Ross Ufberg '07 is writing a novel titled The Lions of Zion, which is currently being serialized on the website of the Jewish newspaper The Forward. He describes it as follows:

 

"The Lions of Zion, a work of fiction, follows the adventures of the eponymous baseball team as they compete in the Major League Baseball National League in 1933, during the height of American anti-Semitism, the first year of FDR’s first term as President of the United States, the last gasps of Prohibition, and the year of the Nazi Party’s ascendancy to prominence and power in Germany. Coincidentally, 1933 was also Hank Greenberg’s first season in the Majors.

 

"The brainchild of a bootlegger named Fishel “Fishy” Levine, who provides the initial financial backing for the team, the Lions of Zion are managed by Reb Shlomo, formerly a rabbi at a synagogue in the Lower East Side. Talmed Metumtam, a yeshiva flunkee who has been working as an assistant at the synagogue, now becomes Reb Shlomo’s right-hand man on the team. Talmed Metumtam is also the narrator of the novella.

 

"The players must battle prejudice on the field and in the stands, but also on the home front, in their own Jewish community, which views baseball as a gentile sport for men who insist on acting like boys. Mosie Shreiber, a journalist for Der Forverts (The Yiddish Daily Forward) on the baseball beat, plays no small role in helping to explain the sport and popularize the team.

 

"The Lions of Zion play all their games as the visiting team, as they are without a home stadium, creating a new, athletic take on the old trope of the Wandering Jew.
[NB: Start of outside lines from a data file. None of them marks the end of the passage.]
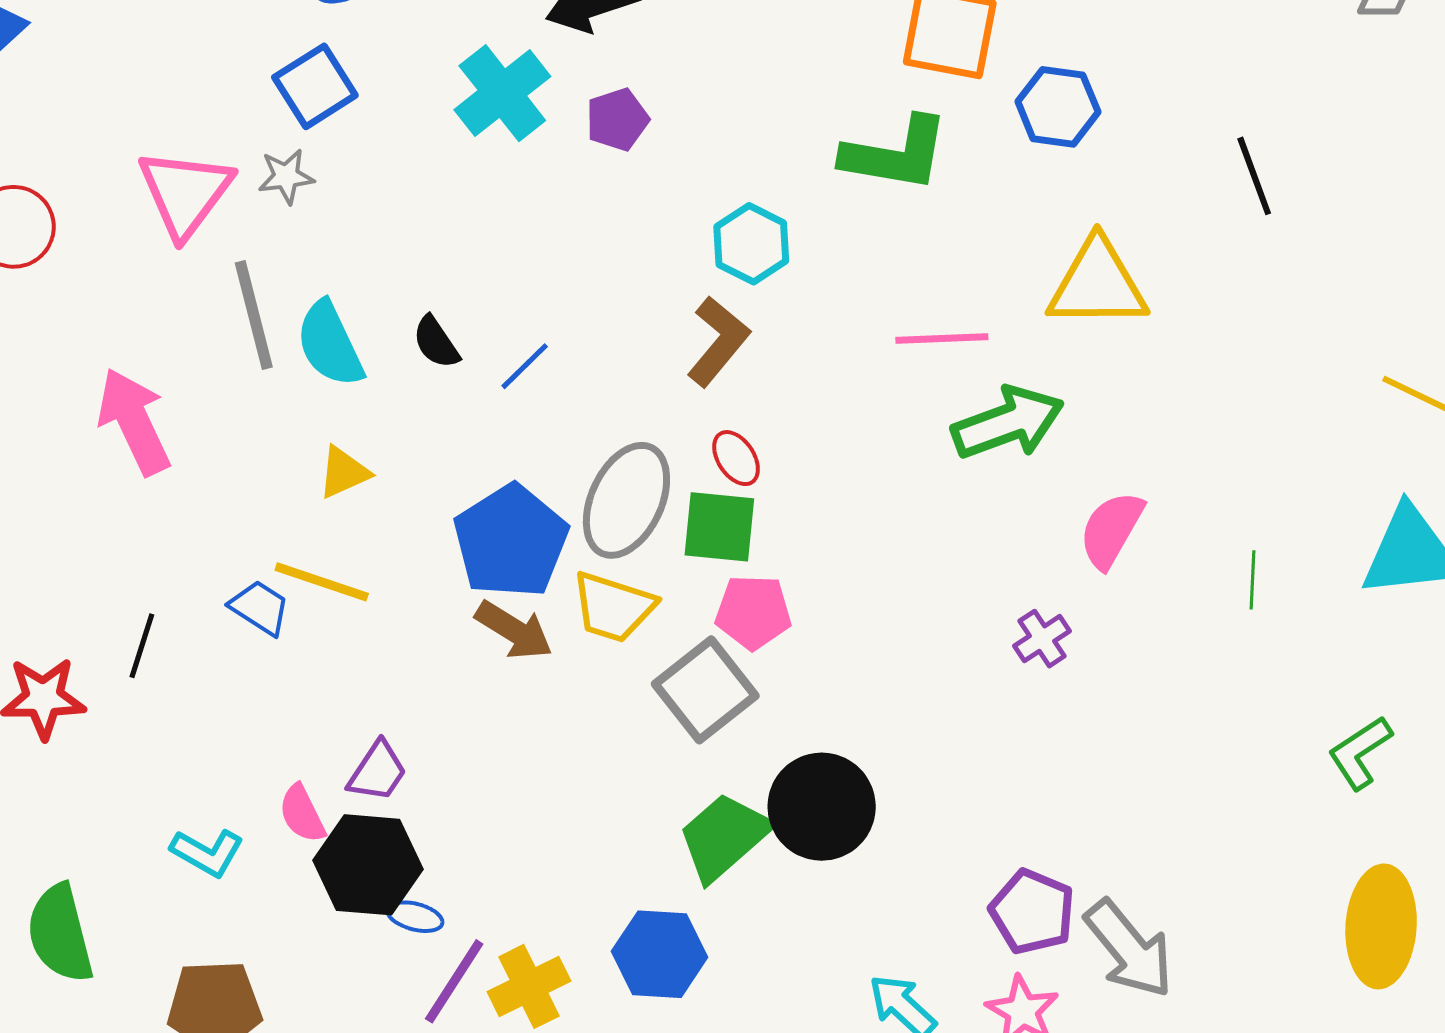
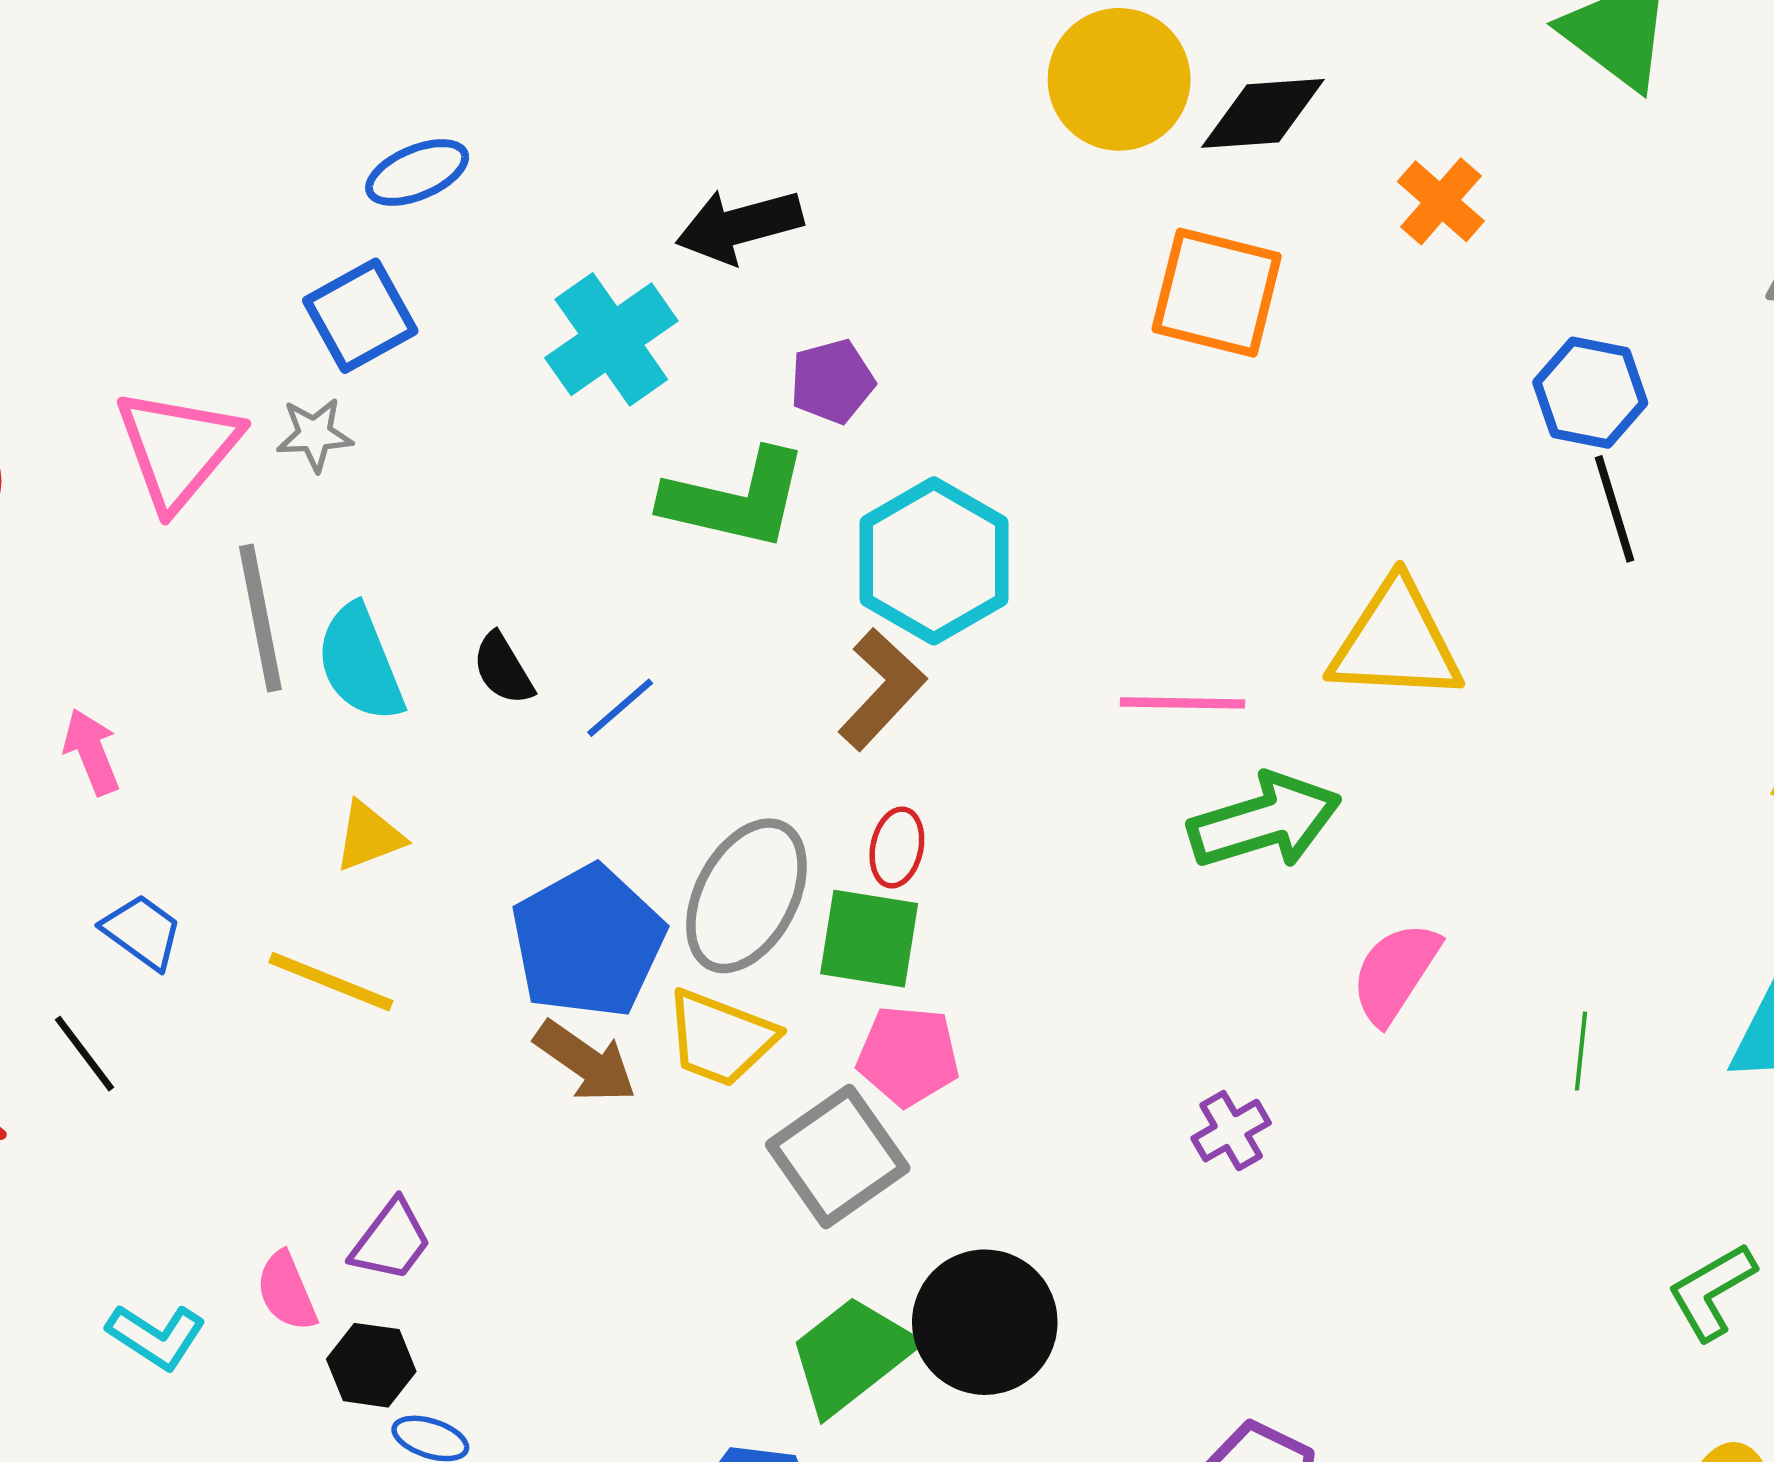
blue hexagon: (1058, 107) -> (1590, 393), moved
purple pentagon: (617, 120) -> (832, 381), moved
green L-shape: (896, 154) -> (735, 499), moved
cyan hexagon: (751, 244) -> (934, 561), size x1.5
pink arrow: (134, 422) -> (91, 752), size x0.6
red ellipse: (736, 458) -> (897, 847), turned 42
blue trapezoid: (260, 608) -> (142, 932), moved
purple cross: (1042, 639) -> (1231, 1131), moved
black line: (142, 646) -> (84, 1054), turned -58
black hexagon: (368, 865) -> (371, 1365), size x0.6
They take the field in every National League City: New York City (Manhattan & Brooklyn), Pittsburgh, Chicago, Boston, St. Louis, Philadelphia and Cincinnati.

 

"Read the novel to find out how they fare and to get an inside peek at  baseball, Jewish life in the 30's, and some comical and gut-wrenching  misadventures.

 

"You don't have to be a baseball fan to enjoy the story, but who knows - you might just discover a love for the great American pastime  along the way."